What bothers me, though, is the generalizing attitude toward religion among people quoted in the linked article. Those interviewed suggest that Sunday Assembly has isolated something about religion and offered it up to be practiced by secular people: church, you know, but without the hard religion parts.

Except they haven't jettisoned religion entirely.

Theology

The article claims "there's little God talk at Sunday Assembly." A member says they aren't out to critique or debunk religion. Pippa Evans, one of the group's two founders, says simply, "It's all the best bits of church, but with no religion and awesome pop songs." I'll admit, this is a refreshing change of pace from so-called New Atheist proselytizers like Christopher Hitchens and Richard Dawkins – especially Dawkins, with his half-baked philosophies and reductive fundamentalism.

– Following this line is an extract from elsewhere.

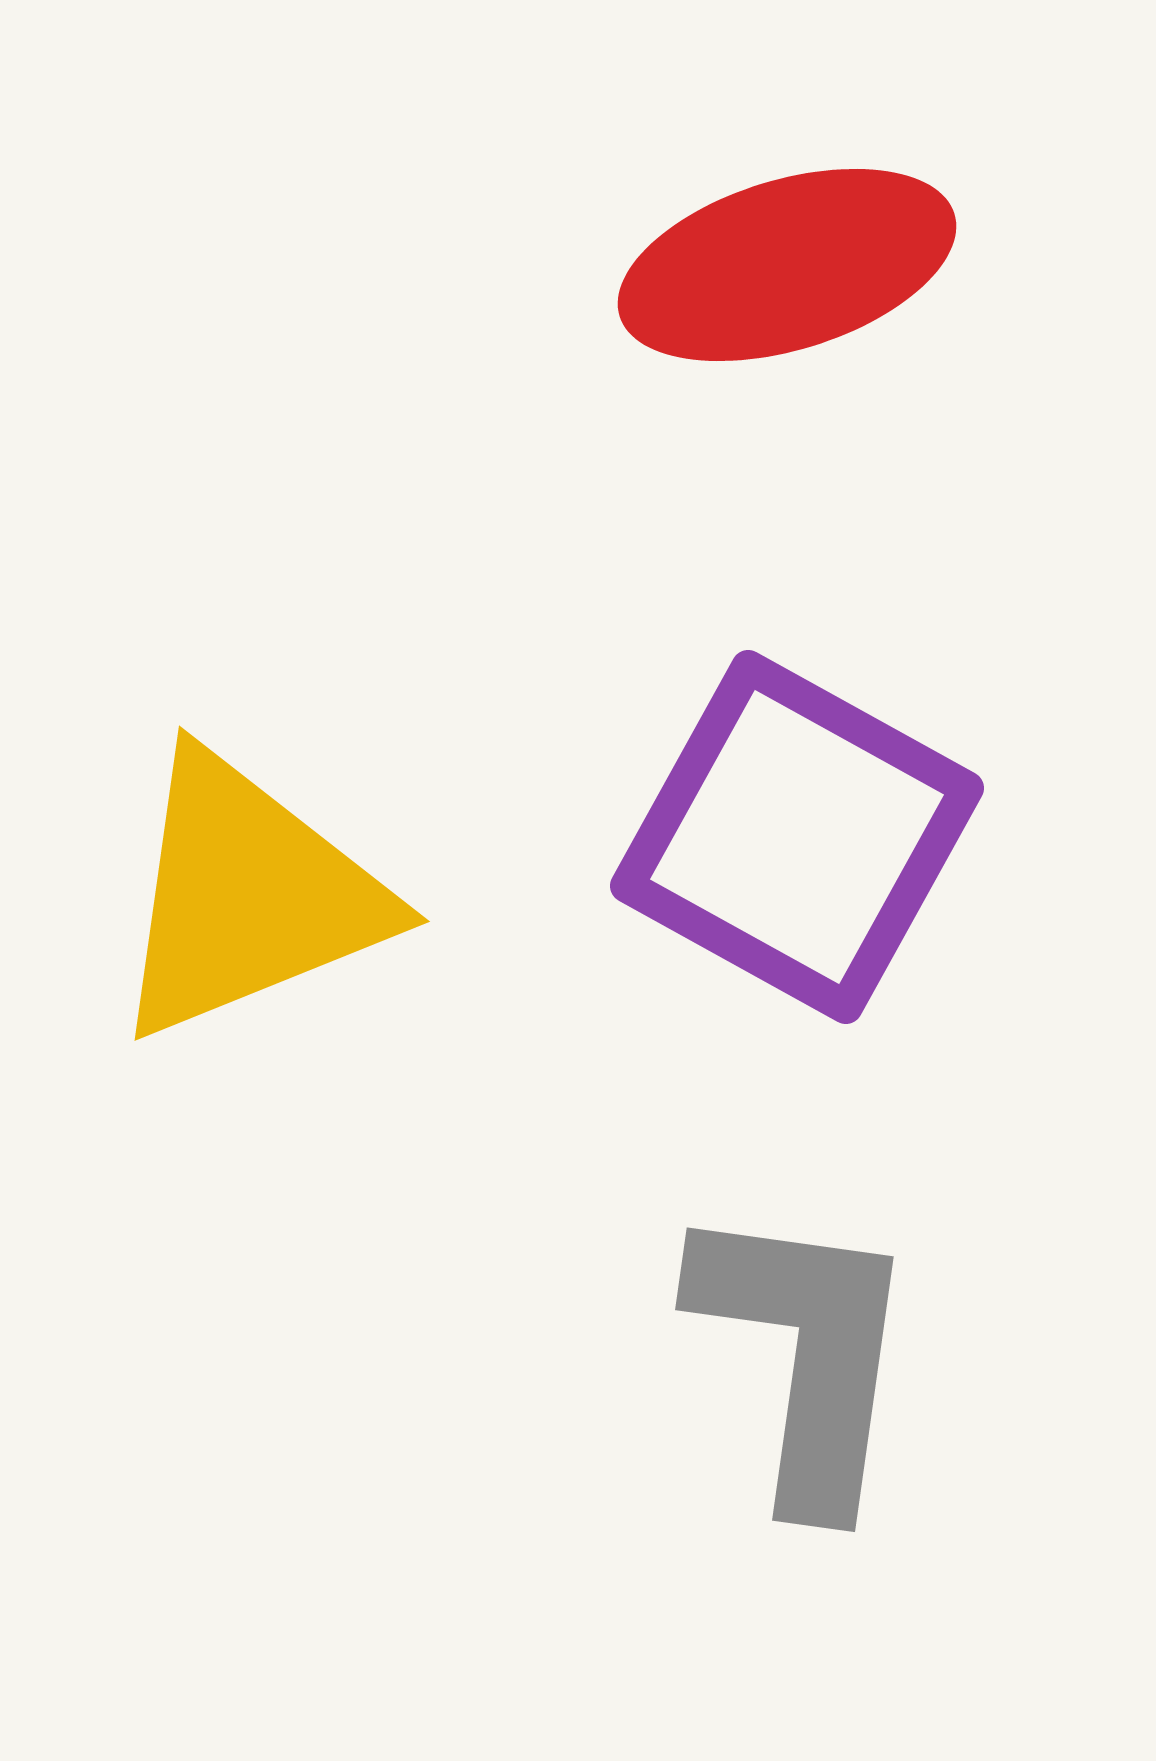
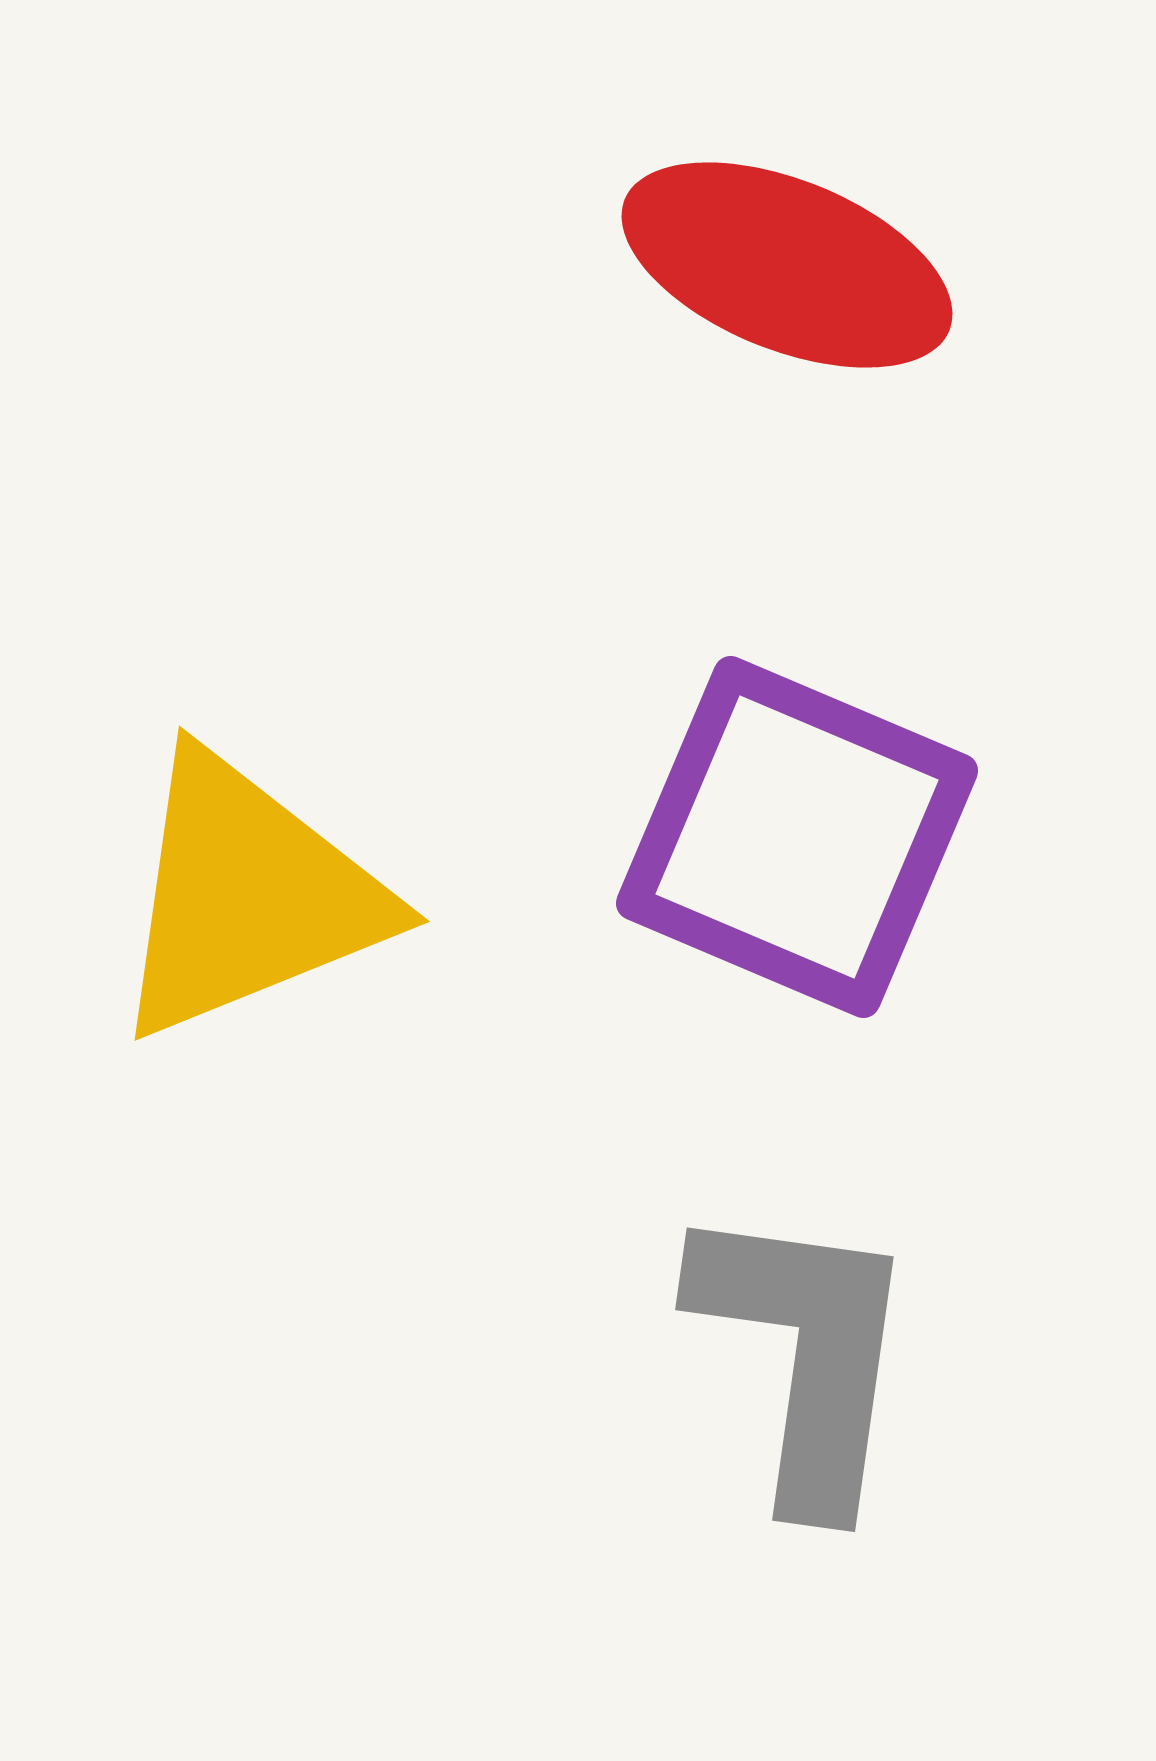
red ellipse: rotated 39 degrees clockwise
purple square: rotated 6 degrees counterclockwise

That being said, while Ms. Evans may argue to the contrary, there is a theology at work behind the scenes at Sunday Assembly. The word "theology" simply means "God talk" (Theos: "God" + Logos: "Word" or "Talk"). Though the rejection of the divine may go unspoken at Sunday Assembly's meetings, this unspoken theological position is the grounding principle which speaks the group into existence. I found a short paragraph near the end of the story interesting. A New York chapter of Sunday Assembly has suffered a split over how much to emphasize their rejection of God. How much God talk is too much for a people who've rejected talk about God? Better hire a theologian to figure that one out. Maybe hire two.

Specifically

But I'm not a religionist. I'm a Christian. And as a Christian, all of the throwing around of the word "church" opens Sunday Assembly to critique.

Specifically troublesome is part of the quote from comedian Pippa Evans, above: "it's all the best bits of church." From what I can tell, "all the best bits" seem to be the parts that feel good. The word "feel," or a form of it, appears seven times in the roughly 920 word article. Often accompanying all of this feeling are references to belief (also appearing seven times).

Another comedian, Louis CK, has something to say about beliefs. Namely, that we hold "believies" that make us feel good just for having them and then there's the way we actually live.

I suppose it's an indictment of the Church in the West that the generalities Sunday Assembly isolates from the experience of church is "believing things," "doing good," and "feeling good." But, religion cannot be practiced generally, it must be practiced specifically. It must not simply be believed, it must primarily be lived. The best of Christian practice does not call people of faith in Christ to strive toward a poorly defined ideal of cultural “goodness" or to consume the good feelings that may come from being in community. No, a Christian is called to become a servant, to become not more but less, so that the mystery of grace may increase in one's life and work.

I can see why Sunday Assembly hasn't repackaged this bit of church. It doesn't necessarily feel good. It downplays the ever-present "Self," so precious to us, in favor of servitude to the neighbor and to God.

That this call to become less embraces death makes the glossing over of the particularities of church even more predictable in a culture that worships at the altar of eternal vitality. Indeed, to lay down one's life is what leads to a becoming in the self that is greater than servanthood. But only after becoming empty shall one be filled.

Believe what you want though, you know. I don't want to push my beliefs on you. It's not like it matters or whatever.